Book Review: The God Who Sees by Karen Gonzalez
Immigration Justice intern Ed White encourages churches wanting to build a theology around the experiences of immigrants to read The God Who Sees.
The God Who Sees is a necessary reorientation of well known biblical narratives. In this book, Karen Gonzalez centers the stories of Abraham, Hagar, Joseph, Ruth, and Jesus on the biblical call of radical hospitality and justice. Gonzalez demonstrates that if we examine the details of these crucial individuals of our faith, we see that our holy scriptures have lifted up the displaced and downtrodden. Moreover, it is much more than that. Gonzalez shows that the Lord our God has given these immigrants elevated positions in the foundation of Christianity.
For example, The God Who Sees brings our attention to the reality of Abraham. Abraham is far from perfect. As he moves from his home to Egypt and then finally to the land of Canaan, Abraham makes many mistakes. But, as a church, we never hold these mistakes over him. In fact, he is exalted as the father of faith. Why does this matter? To put it succinctly, this imperfect father of our faith was an immigrant.

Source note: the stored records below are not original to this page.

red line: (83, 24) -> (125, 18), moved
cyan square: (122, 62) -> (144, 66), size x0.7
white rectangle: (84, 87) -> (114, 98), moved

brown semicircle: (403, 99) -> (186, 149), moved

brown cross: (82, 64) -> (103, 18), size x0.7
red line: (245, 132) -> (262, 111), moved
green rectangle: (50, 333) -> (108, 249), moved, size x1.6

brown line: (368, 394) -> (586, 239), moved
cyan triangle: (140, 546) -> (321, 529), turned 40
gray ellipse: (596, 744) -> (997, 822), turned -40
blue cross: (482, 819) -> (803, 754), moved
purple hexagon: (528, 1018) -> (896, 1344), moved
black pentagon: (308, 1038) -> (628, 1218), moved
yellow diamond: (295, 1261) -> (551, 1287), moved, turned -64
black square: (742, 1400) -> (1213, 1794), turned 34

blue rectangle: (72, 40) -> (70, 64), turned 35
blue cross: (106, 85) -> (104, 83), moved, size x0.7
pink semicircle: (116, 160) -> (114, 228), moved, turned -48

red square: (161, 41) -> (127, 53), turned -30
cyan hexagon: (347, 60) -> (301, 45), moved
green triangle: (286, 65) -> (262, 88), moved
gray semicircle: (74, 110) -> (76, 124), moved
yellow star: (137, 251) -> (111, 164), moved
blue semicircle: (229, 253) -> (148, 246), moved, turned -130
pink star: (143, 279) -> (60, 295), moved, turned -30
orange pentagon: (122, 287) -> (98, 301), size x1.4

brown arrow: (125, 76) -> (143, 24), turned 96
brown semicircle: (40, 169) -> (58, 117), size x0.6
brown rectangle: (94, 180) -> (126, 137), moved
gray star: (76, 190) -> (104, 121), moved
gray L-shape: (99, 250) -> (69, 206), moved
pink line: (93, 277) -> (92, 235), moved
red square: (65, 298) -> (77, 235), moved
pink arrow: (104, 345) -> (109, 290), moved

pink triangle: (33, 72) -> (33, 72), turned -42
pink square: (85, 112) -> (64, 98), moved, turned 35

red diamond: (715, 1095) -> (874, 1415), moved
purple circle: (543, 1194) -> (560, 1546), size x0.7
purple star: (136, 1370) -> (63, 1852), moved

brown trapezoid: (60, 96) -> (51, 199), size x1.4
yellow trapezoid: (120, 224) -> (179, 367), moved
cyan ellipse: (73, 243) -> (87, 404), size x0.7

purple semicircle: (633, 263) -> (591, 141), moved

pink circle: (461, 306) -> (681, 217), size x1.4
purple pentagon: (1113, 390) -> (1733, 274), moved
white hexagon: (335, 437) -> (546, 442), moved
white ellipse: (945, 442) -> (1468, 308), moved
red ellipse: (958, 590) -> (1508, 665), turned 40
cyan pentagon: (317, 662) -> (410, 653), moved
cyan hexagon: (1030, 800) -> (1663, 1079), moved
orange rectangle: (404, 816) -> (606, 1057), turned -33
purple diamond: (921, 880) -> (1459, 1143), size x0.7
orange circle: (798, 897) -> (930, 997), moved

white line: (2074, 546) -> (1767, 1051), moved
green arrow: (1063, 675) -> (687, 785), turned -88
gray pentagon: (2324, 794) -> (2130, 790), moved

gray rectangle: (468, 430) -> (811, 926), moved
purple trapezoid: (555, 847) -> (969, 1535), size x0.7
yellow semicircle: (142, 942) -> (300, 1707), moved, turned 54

By returning to the holy scriptures, Gonzalez draws powerful parallels between the histories of the founders of our faith and the real life experiences of migrants and immigrants across the world. She shares details of her own experience of immigrating from Guatemala to the United States of America as a young child. She discusses the difficulties she and her family endured in this transition to their new lives.
Gonzalez stresses that God has always had a clear and strong position on the topic of immigration, just like the United Methodist Church. God instructs his people to welcome the foreigner, treat them as one of their own, and not deny them what should be theirs by divine right. God’s grace and love calls us out of a scarcity mindset and into one of abundance to be shared with all, especially the foreigner.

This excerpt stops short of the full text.